Andrew Bird with special guest Uwade

Doors: 6:30 PM

Showtime: 7:30 PM

Andrew Bird is an internationally acclaimed, Grammy-nominated multi-instrumentalist, vocalist, whistler, and songwriter who picked up his first violin at the age of four and spent his formative years soaking up classical repertoire completely by ear. Since beginning his recording career in 1997, Bird has released 17 albums and performed extensively across the globe. He has recorded with the Preservation Hall Jazz Band, appeared as “Dr. Stringz” on Jack’s Big Music Show, and headlined concerts at Carnegie Hall, Sydney Opera House, Walt Disney Concert Hall, Red Rocks Amphitheatre, and festivals worldwide.

Bird performed as the Whistling Caruso in Disney’s The Muppets movie, scored the FX series Baskets, and collaborated with inventor Ian Schneller on Sonic Arboretum, an installation that exhibited at New York’s Guggenheim Museum, Boston’s ICA, and the MCA Chicago. Bird has been a featured TED Talks presenter, a New Yorker Festival guest, and an op-ed contributor for the New York Times.

More recently, Bird released a series of site-specific improvisational short films and recordings called Echolocations, recorded in remote and acoustically interesting spaces: a Utah canyon, an abandoned seaside bunker, the middle of the Los Angeles River, and a reverberant stone-covered aqueduct in Lisbon. Additionally, Bird hosts an ongoing series of live-streamed performances called Live from the Great Room, putting the creative process on display for fans as he collaborates and converses with friends in a candid, intimate setting. 

Shortly after receiving his 2020 Grammy nomination for Best Folk Album, with My Finest Work Yet, Andrew Bird made his professional acting debut in the cast of Fargo’s fourth installment, which concluded on FX in November 2020 and is currently streaming via Hulu. In June 2022, Bird released his latest album, Inside Problems, on Loma Vista Recordings. 

Uwade

You’ve heard Uwade before. It’s her honeyed voice that opens Fleet Foxes’ 2020 record Shore — an experience that’s since earned her global critical acclaim. Though her career in music is now taking off, for Uwade, 21, singing has always been a kind of prayer. This stems, in part, from her spiritual upbringing — steeped in the sounds of hymnal choral music and Nigerian Highlife on her dad’s car radio — and her rigorous education. A scholar of the highest order, Uwade has studied Classics at Columbia and Oxford, and cites Catullus and Virgil among her influences (along with Julian Casablancas and Nina Simone). Knowing this, it’s easy to want to plumb the academic depths of her sound. To describe her voice as a divine signal you’d read about in classic texts, at once ancient and altogether new.

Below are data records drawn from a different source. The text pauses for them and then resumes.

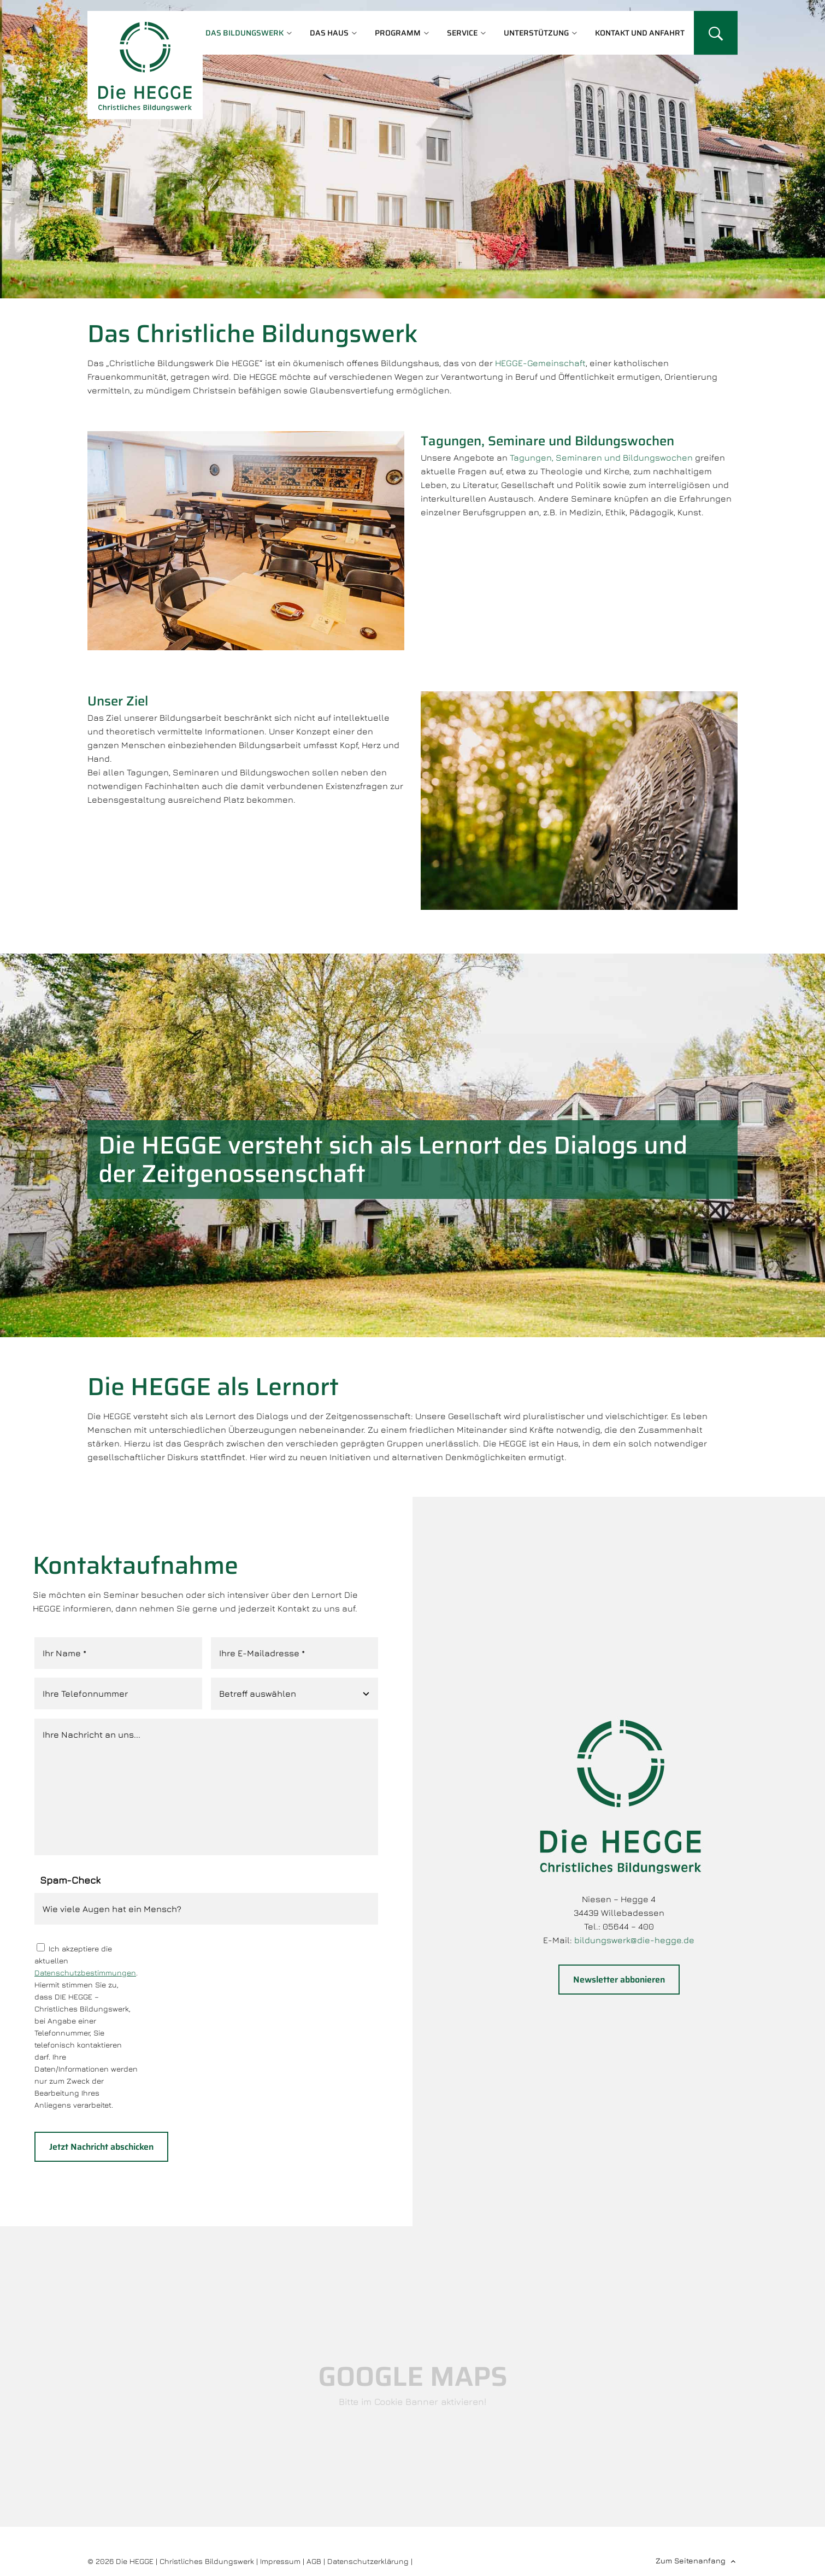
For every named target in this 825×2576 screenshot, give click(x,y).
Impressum (280, 2561)
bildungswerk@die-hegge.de (634, 1940)
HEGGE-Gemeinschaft (540, 363)
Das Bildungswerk (244, 33)
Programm (398, 33)
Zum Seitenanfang (691, 2560)
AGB (314, 2561)
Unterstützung (536, 33)
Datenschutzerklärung (368, 2561)
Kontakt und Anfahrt (640, 33)
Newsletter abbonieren (619, 1979)
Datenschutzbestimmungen (85, 1972)
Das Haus (329, 33)
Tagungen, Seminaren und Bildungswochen (602, 457)
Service (462, 33)
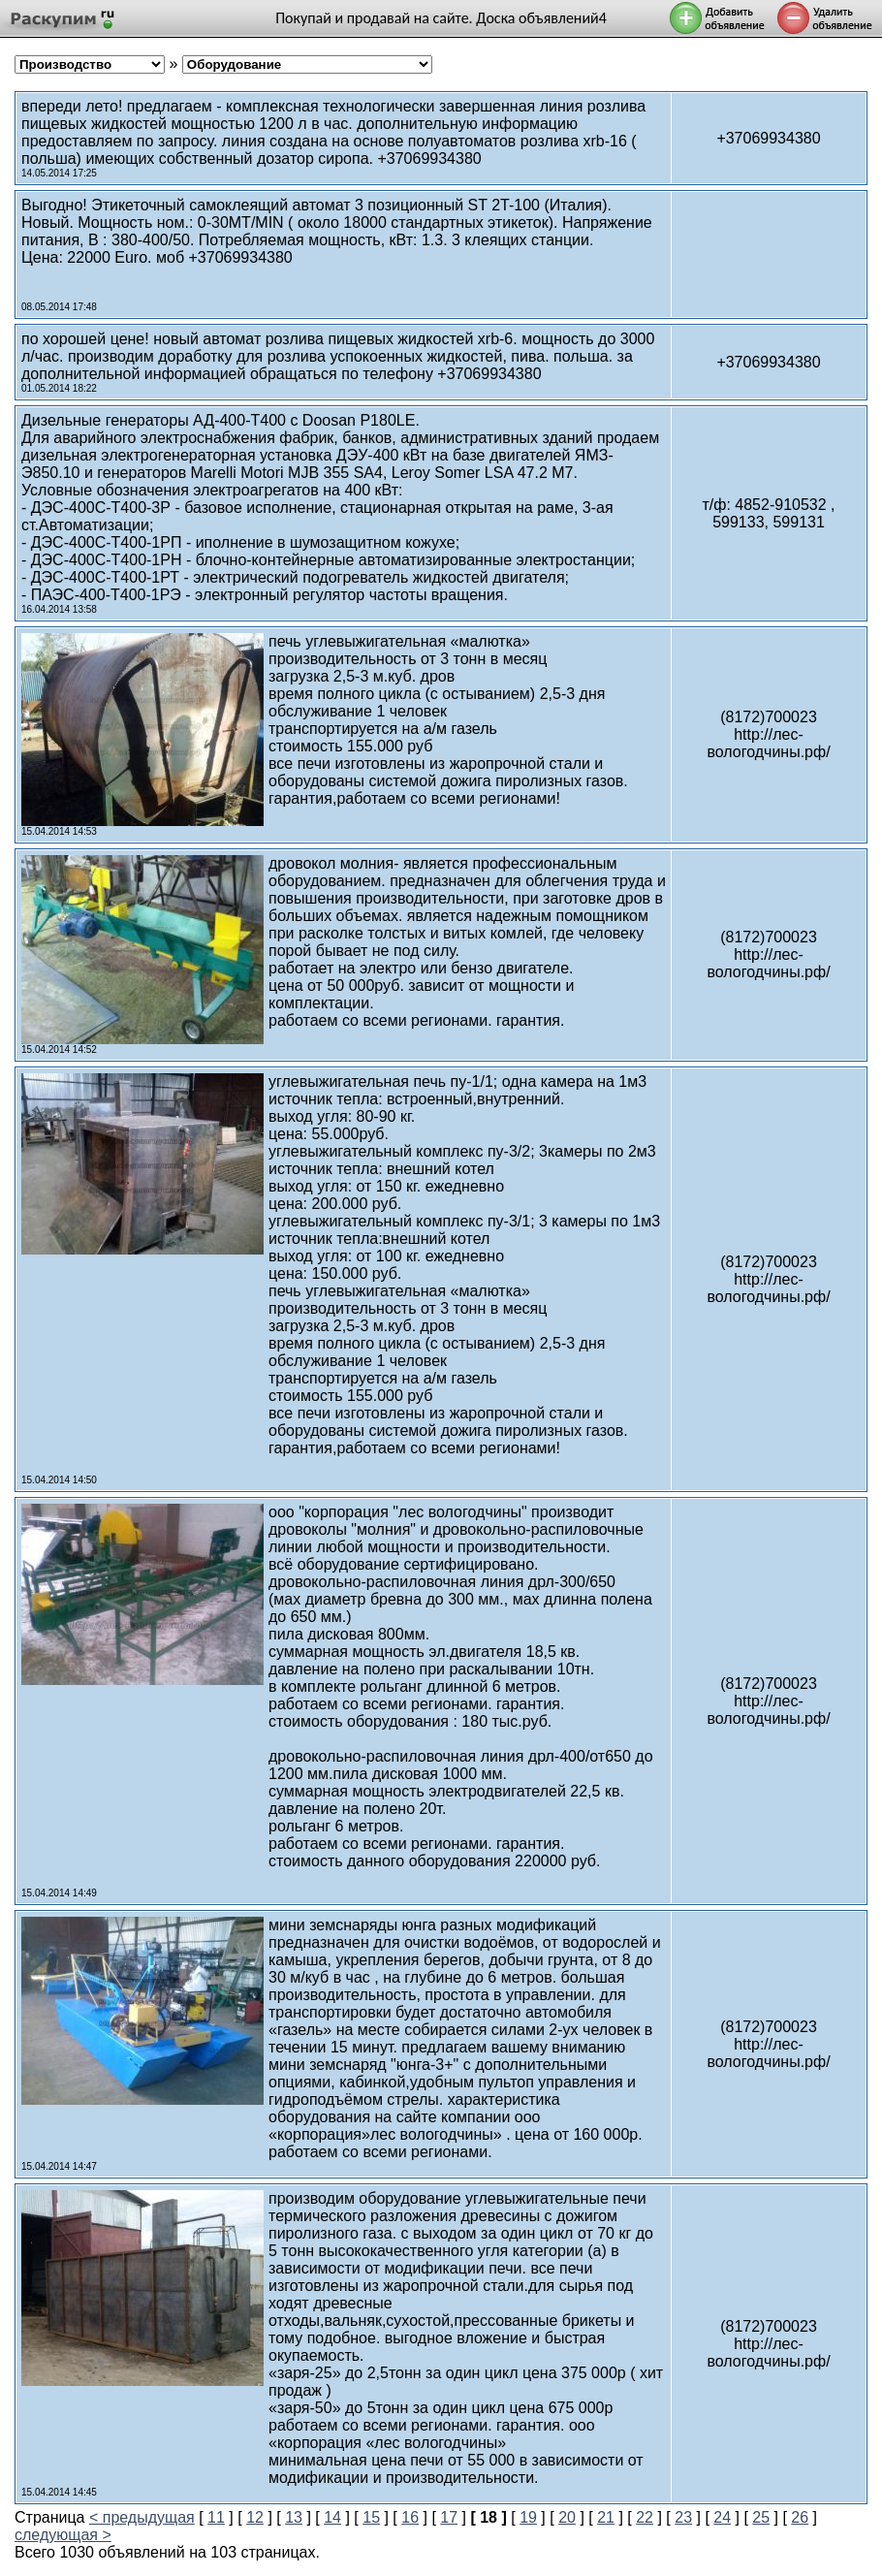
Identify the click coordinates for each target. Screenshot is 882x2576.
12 (255, 2517)
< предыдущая (142, 2517)
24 (722, 2517)
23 (683, 2517)
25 (761, 2517)
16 (410, 2517)
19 (528, 2517)
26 (799, 2517)
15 (371, 2517)
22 (644, 2517)
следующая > (63, 2535)
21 (605, 2517)
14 (332, 2517)
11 (216, 2517)
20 (567, 2517)
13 (293, 2517)
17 (448, 2517)
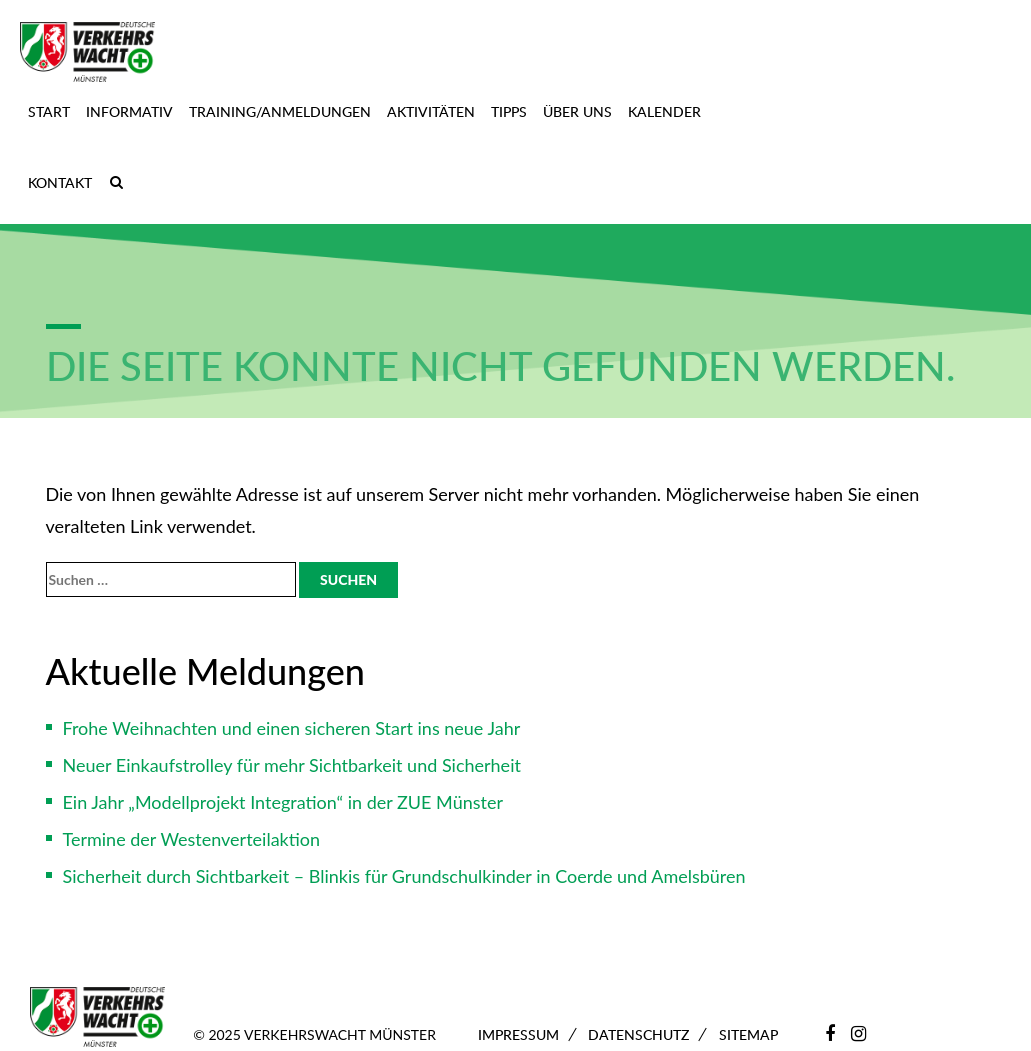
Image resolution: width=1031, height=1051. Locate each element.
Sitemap (748, 1034)
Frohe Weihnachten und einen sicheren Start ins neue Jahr (292, 728)
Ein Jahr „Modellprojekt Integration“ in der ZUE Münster (283, 802)
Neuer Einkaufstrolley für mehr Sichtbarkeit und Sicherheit (292, 765)
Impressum (518, 1034)
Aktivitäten (431, 111)
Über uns (577, 111)
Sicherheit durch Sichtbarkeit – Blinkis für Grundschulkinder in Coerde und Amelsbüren (404, 876)
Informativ (129, 111)
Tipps (509, 111)
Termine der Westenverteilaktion (192, 839)
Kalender (664, 111)
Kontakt (60, 182)
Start (49, 111)
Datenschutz (638, 1034)
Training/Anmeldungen (280, 111)
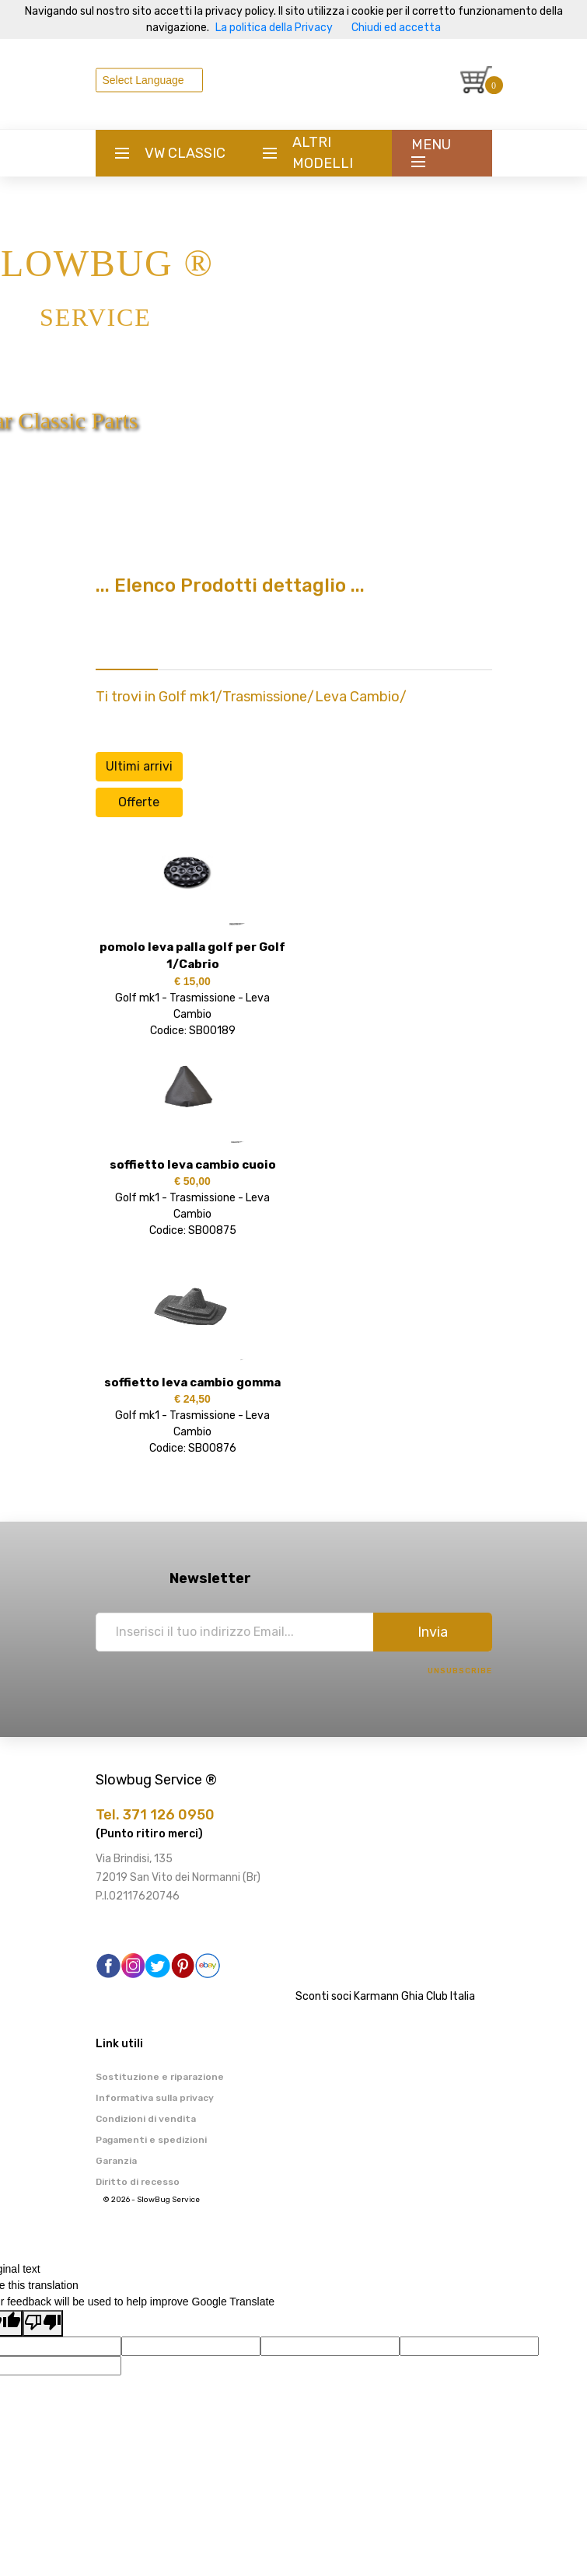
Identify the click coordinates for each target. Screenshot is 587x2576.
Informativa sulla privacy (155, 2097)
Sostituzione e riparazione (160, 2076)
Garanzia (116, 2160)
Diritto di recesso (138, 2181)
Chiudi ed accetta (396, 27)
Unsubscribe (460, 1671)
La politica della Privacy (274, 27)
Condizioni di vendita (146, 2118)
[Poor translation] (43, 2323)
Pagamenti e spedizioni (151, 2139)
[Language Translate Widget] (149, 80)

But this feels heavy. And the truth is that Uwade’s voice is an embodiment of light. Yes, there is hope and influence and complexity there, but in the end, there’s just joy. The joy of following a feeling. Of being lost in the pleasure of the present moment. Of singing together with people in a room. Uwade’s latest single “The Man Who Sees Tomorrow’ could stand as a balm to our present time, an ode to hope in the midst of unbearable loss: “And even though my memories are fading far too fast / One day I will know it all / And frolic in the grass.”